═══ Recorded information

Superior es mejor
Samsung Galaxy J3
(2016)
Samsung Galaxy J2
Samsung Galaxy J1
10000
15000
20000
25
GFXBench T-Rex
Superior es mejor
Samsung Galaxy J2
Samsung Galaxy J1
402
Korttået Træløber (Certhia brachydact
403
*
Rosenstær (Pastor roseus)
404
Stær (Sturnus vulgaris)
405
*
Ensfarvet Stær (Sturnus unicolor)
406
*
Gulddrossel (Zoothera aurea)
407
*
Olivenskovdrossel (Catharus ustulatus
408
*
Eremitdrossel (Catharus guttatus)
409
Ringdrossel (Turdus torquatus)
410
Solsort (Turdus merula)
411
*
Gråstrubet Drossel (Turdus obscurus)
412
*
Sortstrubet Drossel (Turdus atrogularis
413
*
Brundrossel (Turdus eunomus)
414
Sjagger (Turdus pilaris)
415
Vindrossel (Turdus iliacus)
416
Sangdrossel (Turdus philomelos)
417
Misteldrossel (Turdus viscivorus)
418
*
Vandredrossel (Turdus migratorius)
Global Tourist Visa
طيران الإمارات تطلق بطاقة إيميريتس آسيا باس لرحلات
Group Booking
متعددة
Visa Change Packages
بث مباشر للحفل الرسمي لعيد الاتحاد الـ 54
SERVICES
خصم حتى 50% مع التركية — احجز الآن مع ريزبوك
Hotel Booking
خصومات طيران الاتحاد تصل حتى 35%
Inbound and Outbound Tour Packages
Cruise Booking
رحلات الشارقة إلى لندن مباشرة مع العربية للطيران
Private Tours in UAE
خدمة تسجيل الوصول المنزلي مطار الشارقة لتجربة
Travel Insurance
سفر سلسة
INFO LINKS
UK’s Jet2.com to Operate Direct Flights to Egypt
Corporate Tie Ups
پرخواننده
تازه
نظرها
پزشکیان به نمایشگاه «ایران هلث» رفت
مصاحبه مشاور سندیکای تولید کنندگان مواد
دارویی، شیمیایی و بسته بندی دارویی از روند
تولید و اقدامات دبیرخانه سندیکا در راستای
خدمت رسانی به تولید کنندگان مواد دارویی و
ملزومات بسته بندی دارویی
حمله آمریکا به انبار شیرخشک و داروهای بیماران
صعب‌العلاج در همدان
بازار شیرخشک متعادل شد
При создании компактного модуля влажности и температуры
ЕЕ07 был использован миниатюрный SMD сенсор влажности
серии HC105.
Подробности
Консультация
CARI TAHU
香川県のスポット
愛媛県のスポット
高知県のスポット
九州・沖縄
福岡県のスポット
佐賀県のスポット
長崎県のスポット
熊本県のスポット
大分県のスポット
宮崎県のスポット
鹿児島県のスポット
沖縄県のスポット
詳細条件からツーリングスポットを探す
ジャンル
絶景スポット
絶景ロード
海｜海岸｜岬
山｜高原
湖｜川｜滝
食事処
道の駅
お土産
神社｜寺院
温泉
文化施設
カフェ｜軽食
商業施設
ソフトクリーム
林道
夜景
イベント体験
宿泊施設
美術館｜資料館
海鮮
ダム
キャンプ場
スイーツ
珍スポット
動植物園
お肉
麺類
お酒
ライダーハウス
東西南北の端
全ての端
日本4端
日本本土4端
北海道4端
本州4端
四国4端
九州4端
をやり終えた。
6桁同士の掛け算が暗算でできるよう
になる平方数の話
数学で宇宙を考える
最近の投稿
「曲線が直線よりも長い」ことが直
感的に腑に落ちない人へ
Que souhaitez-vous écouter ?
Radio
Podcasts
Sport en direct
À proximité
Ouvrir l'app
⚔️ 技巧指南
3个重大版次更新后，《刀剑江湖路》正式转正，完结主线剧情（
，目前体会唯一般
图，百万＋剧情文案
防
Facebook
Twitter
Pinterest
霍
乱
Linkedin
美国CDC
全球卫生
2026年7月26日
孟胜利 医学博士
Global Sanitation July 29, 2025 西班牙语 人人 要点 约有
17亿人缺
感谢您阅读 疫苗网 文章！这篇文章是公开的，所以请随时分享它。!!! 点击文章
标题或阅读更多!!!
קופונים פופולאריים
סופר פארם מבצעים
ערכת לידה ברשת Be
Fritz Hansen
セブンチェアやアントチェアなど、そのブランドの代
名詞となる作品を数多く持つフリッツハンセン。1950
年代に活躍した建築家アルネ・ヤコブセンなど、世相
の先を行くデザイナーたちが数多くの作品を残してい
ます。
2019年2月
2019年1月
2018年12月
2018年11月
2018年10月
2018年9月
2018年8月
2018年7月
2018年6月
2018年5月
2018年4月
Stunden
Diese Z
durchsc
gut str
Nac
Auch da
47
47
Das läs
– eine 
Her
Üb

══════

Assigned task: Please print verbatim each line from the first line of the entries above to the line that contains "Private Tours in UAE", inclusive, and nothing more.

Written answer:
Superior es mejor
Samsung Galaxy J3
(2016)
Samsung Galaxy J2
Samsung Galaxy J1
10000
15000
20000
25
GFXBench T-Rex
Superior es mejor
Samsung Galaxy J2
Samsung Galaxy J1
402
Korttået Træløber (Certhia brachydact
403
*
Rosenstær (Pastor roseus)
404
Stær (Sturnus vulgaris)
405
*
Ensfarvet Stær (Sturnus unicolor)
406
*
Gulddrossel (Zoothera aurea)
407
*
Olivenskovdrossel (Catharus ustulatus
408
*
Eremitdrossel (Catharus guttatus)
409
Ringdrossel (Turdus torquatus)
410
Solsort (Turdus merula)
411
*
Gråstrubet Drossel (Turdus obscurus)
412
*
Sortstrubet Drossel (Turdus atrogularis
413
*
Brundrossel (Turdus eunomus)
414
Sjagger (Turdus pilaris)
415
Vindrossel (Turdus iliacus)
416
Sangdrossel (Turdus philomelos)
417
Misteldrossel (Turdus viscivorus)
418
*
Vandredrossel (Turdus migratorius)
Global Tourist Visa
طيران الإمارات تطلق بطاقة إيميريتس آسيا باس لرحلات
Group Booking
متعددة
Visa Change Packages
بث مباشر للحفل الرسمي لعيد الاتحاد الـ 54
SERVICES
خصم حتى 50% مع التركية — احجز الآن مع ريزبوك
Hotel Booking
خصومات طيران الاتحاد تصل حتى 35%
Inbound and Outbound Tour Packages
Cruise Booking
رحلات الشارقة إلى لندن مباشرة مع العربية للطيران
Private Tours in UAE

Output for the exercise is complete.